Et maintenant,celui de Joan Juliet Buck:
Anne Sinclair est trop influente et trop intelligente pour être une victime, mais son comportement irréprochable laisse perplexe des deux côtés de l'Atlantique. Sa meilleure amie, Elisabeth Badinter, a publiquement rejeté l'idée que la fidélité soit un élément important du mariage. N'empêche, commente une femme de la haute société française, "si elle voulait qu'il soit président, il fallait qu'elle le mette sous tranquillisants". Mais on ne peut comprendre Anne Sinclair sans tenir compte du fait que la France est une société très sexualisée, où même repousser des avances obéit à des règles et rituels. Les jeunes femmes savent jouer le jeu de ce que l'on appelle "la séduction*", les journalistes couchent avec des hommes importants parce que c'est marrant et parce que comme ça, disent-elles, les sources sont contentes. "Je me le suis fait", racontent beaucoup d'entre elles, "histoire de m'amuser un peu". Les Françaises savent comment repousser les avances en plaisantant ou en giflant de façon métaphorique. Le droit de cuissage*, ou droit de déflorer les vierges, était une prérogative des seigneurs et l'est toujours. Trousser une domestique a un nom en français : on parle d'amours ancillaires*. Ce qui s'est passé dans la suite 2008 a souvent provoqué la même hilarité que les pièces de Feydeau, où le maître besogne la servante entre deux portes pendant que sa maîtresse l'attend dans une chambre et son épouse dans une autre. [l'envers du décor, c'est que] seul l'homme prend du bon temps : dans les usines et les stations-service, les secrétaires font plaisir à leur patron pour garder leur travail.

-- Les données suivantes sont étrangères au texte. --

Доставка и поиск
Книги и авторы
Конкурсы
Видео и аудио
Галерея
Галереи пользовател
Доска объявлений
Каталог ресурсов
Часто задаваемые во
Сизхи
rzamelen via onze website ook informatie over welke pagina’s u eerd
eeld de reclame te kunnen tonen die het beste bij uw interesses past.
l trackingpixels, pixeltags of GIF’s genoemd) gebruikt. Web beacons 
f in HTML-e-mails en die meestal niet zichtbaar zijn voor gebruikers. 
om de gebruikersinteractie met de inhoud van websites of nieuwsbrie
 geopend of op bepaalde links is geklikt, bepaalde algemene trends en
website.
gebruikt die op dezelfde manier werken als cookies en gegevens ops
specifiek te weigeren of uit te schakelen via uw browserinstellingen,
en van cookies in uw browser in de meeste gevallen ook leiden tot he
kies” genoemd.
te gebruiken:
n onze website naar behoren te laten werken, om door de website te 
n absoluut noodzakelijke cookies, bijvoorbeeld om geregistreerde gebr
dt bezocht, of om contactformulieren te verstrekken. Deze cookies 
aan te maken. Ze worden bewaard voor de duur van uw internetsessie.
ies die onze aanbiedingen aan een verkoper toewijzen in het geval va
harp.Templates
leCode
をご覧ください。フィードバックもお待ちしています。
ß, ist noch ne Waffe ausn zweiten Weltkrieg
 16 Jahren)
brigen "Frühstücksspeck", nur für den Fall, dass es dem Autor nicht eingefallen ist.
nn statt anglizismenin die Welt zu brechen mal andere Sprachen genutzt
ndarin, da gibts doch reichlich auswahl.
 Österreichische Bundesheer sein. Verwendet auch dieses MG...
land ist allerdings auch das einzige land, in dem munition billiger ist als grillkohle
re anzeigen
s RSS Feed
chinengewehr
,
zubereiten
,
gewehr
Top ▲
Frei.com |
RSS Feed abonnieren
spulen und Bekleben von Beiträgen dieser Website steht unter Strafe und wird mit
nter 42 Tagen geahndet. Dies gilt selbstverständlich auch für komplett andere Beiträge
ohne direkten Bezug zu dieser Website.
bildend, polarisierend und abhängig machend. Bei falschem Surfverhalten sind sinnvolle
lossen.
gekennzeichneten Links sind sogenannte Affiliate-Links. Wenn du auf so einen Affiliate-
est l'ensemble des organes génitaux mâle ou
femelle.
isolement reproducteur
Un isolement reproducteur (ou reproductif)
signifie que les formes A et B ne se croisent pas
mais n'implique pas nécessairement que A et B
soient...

En France, les femmes n'ont pas eu le droit d'ouvrir un compte en banque avant 1943, ni de voter avant 1944. L'avortement a été légalisé en 1975, mais il a fallu pour cela que 343 femmes – dont Jeanne Moreau, Simone de Beauvoir et Catherine Deneuve – disent dans Le Nouvel observateur qu'elles y avaient eu recours. Leur texte a été baptisé Le Manifeste des 343 salopes. Le mot salope est souvent utilisé au lit par les hommes français pour exciter leur partenaire ou s'exciter eux-mêmes. Et aussi pour désigner ce que nous appelons aux Etats-Unis une pute.
En effet,toutes les civilisations ne se valent pas.Il en est qui sont plus trash que d'autres.